■ Exercise aim
An exact transcription of the lines below, from the first through the one containing "and Cleanliness", is the only output wanted.

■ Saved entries
════

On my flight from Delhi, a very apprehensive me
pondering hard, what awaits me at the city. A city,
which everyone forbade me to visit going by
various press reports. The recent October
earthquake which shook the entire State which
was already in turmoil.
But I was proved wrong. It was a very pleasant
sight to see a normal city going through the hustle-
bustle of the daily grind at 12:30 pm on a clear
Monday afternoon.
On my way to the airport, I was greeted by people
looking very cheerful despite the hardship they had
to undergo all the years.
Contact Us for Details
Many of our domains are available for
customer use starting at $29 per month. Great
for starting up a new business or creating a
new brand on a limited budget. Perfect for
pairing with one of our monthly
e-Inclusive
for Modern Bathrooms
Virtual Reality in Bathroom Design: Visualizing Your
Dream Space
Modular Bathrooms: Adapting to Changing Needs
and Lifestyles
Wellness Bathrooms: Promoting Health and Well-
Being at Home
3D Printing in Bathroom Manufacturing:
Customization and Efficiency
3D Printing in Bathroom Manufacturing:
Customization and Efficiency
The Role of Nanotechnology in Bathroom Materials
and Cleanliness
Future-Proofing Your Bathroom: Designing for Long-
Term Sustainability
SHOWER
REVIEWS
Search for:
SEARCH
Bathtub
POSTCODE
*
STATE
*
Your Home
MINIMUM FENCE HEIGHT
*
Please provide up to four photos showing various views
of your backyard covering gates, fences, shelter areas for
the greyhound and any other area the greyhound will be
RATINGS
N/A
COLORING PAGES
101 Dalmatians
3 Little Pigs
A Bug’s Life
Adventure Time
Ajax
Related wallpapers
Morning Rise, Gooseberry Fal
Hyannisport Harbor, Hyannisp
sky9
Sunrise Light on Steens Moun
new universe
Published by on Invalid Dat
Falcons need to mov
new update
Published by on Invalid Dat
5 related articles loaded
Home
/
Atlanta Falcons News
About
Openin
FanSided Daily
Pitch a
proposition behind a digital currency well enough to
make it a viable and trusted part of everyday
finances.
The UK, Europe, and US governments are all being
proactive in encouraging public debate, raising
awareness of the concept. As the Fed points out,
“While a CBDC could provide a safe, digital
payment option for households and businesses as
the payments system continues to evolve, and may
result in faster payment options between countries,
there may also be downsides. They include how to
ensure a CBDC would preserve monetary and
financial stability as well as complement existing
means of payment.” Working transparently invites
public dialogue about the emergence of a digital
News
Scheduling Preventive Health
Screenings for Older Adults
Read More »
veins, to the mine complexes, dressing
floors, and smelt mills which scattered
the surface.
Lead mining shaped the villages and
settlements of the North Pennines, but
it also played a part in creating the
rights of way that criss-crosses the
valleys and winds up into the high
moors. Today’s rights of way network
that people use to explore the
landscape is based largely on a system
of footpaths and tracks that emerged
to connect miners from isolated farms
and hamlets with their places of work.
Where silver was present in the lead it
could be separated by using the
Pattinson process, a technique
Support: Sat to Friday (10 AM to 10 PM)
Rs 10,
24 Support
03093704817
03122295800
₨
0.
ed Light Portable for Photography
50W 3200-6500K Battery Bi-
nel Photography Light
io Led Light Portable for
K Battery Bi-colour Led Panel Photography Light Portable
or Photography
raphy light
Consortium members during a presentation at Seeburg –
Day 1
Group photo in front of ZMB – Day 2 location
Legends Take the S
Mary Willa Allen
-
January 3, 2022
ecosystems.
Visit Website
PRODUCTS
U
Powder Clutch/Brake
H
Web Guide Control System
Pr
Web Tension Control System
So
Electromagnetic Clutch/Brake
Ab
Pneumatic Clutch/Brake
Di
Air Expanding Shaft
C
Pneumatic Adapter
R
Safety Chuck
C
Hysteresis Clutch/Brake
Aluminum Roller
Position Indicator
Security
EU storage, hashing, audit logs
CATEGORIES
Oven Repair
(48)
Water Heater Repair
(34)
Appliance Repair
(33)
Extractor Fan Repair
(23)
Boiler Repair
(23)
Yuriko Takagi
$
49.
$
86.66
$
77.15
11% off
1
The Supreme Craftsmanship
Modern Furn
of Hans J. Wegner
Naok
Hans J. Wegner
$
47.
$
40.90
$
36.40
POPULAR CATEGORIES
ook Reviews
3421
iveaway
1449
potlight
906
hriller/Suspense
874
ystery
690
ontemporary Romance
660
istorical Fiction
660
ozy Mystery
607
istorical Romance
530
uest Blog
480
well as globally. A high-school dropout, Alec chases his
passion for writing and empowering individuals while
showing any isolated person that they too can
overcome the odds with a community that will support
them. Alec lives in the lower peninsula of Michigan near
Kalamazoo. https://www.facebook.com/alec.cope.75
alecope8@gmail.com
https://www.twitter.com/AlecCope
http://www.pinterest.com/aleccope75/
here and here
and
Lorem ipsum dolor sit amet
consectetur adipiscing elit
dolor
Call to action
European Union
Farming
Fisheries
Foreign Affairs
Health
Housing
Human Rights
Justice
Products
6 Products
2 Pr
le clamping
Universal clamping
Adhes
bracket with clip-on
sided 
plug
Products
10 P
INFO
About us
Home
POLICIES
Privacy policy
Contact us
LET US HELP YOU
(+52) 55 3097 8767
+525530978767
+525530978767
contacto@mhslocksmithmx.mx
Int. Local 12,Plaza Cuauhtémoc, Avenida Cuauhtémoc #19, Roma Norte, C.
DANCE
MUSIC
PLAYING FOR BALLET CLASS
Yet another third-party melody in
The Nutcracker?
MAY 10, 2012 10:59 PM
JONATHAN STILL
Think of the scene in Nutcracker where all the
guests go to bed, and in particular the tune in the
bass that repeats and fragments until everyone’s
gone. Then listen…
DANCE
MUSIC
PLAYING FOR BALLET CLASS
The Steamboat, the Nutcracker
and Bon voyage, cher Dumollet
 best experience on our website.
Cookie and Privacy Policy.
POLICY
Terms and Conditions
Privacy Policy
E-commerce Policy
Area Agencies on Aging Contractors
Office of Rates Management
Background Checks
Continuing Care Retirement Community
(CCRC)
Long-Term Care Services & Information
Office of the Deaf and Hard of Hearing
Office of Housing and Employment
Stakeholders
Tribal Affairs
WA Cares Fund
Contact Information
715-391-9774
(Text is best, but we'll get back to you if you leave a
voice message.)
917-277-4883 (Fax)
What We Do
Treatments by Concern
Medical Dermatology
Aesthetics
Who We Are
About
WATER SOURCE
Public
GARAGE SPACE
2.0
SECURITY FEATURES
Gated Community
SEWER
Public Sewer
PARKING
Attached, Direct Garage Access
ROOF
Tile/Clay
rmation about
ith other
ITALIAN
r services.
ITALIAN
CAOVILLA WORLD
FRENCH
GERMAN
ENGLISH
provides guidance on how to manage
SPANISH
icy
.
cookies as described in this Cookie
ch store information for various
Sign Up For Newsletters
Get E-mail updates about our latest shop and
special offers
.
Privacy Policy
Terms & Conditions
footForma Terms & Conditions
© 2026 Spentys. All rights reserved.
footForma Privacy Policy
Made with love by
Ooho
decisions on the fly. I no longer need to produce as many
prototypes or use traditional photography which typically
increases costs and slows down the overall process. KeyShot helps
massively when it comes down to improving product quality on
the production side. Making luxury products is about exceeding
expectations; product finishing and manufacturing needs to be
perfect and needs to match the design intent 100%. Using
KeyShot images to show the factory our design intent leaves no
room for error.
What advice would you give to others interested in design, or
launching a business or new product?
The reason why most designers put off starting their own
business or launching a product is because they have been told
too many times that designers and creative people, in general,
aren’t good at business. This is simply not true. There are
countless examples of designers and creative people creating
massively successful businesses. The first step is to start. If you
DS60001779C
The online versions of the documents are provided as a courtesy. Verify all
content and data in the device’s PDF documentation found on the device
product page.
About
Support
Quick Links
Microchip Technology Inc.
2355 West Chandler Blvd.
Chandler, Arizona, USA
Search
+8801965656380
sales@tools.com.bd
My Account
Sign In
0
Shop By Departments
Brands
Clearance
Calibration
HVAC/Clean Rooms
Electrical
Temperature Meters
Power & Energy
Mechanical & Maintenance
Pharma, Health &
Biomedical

════

■ Written reply
On my flight from Delhi, a very apprehensive me
pondering hard, what awaits me at the city. A city,
which everyone forbade me to visit going by
various press reports. The recent October
earthquake which shook the entire State which
was already in turmoil.
But I was proved wrong. It was a very pleasant
sight to see a normal city going through the hustle-
bustle of the daily grind at 12:30 pm on a clear
Monday afternoon.
On my way to the airport, I was greeted by people
looking very cheerful despite the hardship they had
to undergo all the years.
Contact Us for Details
Many of our domains are available for
customer use starting at $29 per month. Great
for starting up a new business or creating a
new brand on a limited budget. Perfect for
pairing with one of our monthly
e-Inclusive
for Modern Bathrooms
Virtual Reality in Bathroom Design: Visualizing Your
Dream Space
Modular Bathrooms: Adapting to Changing Needs
and Lifestyles
Wellness Bathrooms: Promoting Health and Well-
Being at Home
3D Printing in Bathroom Manufacturing:
Customization and Efficiency
3D Printing in Bathroom Manufacturing:
Customization and Efficiency
The Role of Nanotechnology in Bathroom Materials
and Cleanliness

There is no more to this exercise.